而在此刻.......
黑世界之中,死一般的寂静。
无数修士死死地盯著高悬於九天之上的天幕,只觉得有一股凉气顺著脚底板直衝天灵盖!
“万物有灵者……皆可归类为妖?”
一名散修乾咽了一口唾沫,声音颤抖地打破了沉默:
“白太清道友若是不说,吾等竟是完全没有意识到这其中的恐怖因果!”
“是啊!”
另一名修士也是满脸苦涩,摇头嘆息:
“圣人有灵,天道亦有灵。”
“帝俊立『妖』,看似是在顺应万物,可实际上……他这是把整个洪荒,把圣人和天道,都装进他妖族的兜里去了啊!”
“难怪白太清会说天道与圣人绝不会同意!”
“此等包天野心,简直是在挑衅天道秩序!”
轰!
整个黑洪荒彻底沸腾了。
原本那些对白太清不屑一顾、甚至在心里等著看他翻车的黑世界修士,此刻也全都哑口无言。
他们不得不承认,白太清的这一番硬核拆解,简直是字字诛心,一针见血!
然而,震惊过后,却又有不少修士眉头紧锁,升起了新的疑惑。
“可是……有些不对劲啊?”
一名修士挠了挠头,满脸纳闷地开口道:
“按照白太清的说法,这妖庭理应被灭才对。”
“可从如今我们黑世界的情况来看,妖族的势头依旧如日中天,强横不可一世啊!”
此言一出,不少黑世界的修士也跟著连连点头。
“確实如此,如今巫妖二族並立,妖族的运势明明还在不断往上涨,哪里有一点要被毁灭的兆头?”
“难道,是白太清算错了?”
但很快,又有信任白太清的修士反驳道:
“肤浅!”
“白太清岂会算错?”
“现在没事,那以后呢?”
那名修士指著天幕,声音冷冽:
“白太清道友推算的是未来!”
“站得越高,摔得越惨。
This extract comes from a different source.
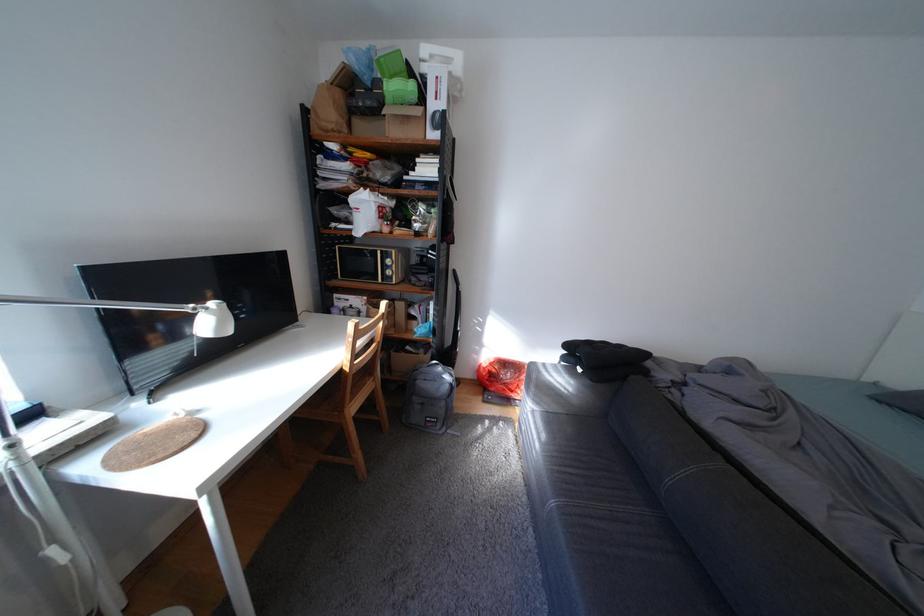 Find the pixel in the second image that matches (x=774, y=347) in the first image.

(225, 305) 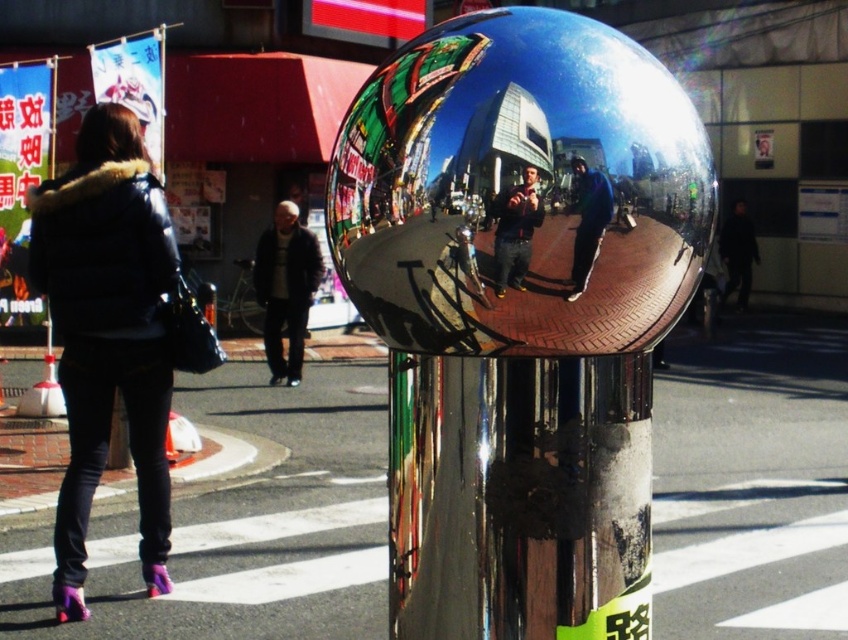 Based on the photo, you are a pedestrian trying to cross the street and need to know if the dark blue jeans at center and the blue reflective jacket at center are close enough to be considered part of the same outfit. Given that the acceptable distance between clothing items for a coordinated outfit is 2 inches, can they be considered part of the same outfit?

The dark blue jeans at center is 3.05 inches away from blue reflective jacket at center, which exceeds the 2 inches threshold. Therefore, they cannot be considered part of the same outfit.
如今妖族强盛,不过是烈火烹油罢了!”
一时间,黑世界的无数修士分为两派,爭论不休。
.........
而在这一时刻,
太阳宫內。
大殿中央的太阳真火轰然暴虐,炽热的温度几乎要將虚空烤得扭曲。
东皇太一猛地转过头,一双金色的眸子里满是凝重,沉声唤道:
“兄长……”
高坐在天帝金椅之上的帝俊,此刻那一整张尊贵无比的面容,早已彻底黑了下来。
他的双手死死地扣住金椅的扶手。
即便是高傲如他,此时內心也不得不承认……
白太清说的这些东西,很有道理!
他当年的步子,確实起得太大了。
大到连天道和圣人,都潜移默化地被他的规矩给算计了进去。
可那又如何?!
“太一。”
帝俊缓缓闭上眼,再度睁开时,眼底那一抹属於天生帝皇的暴虐与霸气,轰然撕裂了所有的疑虑。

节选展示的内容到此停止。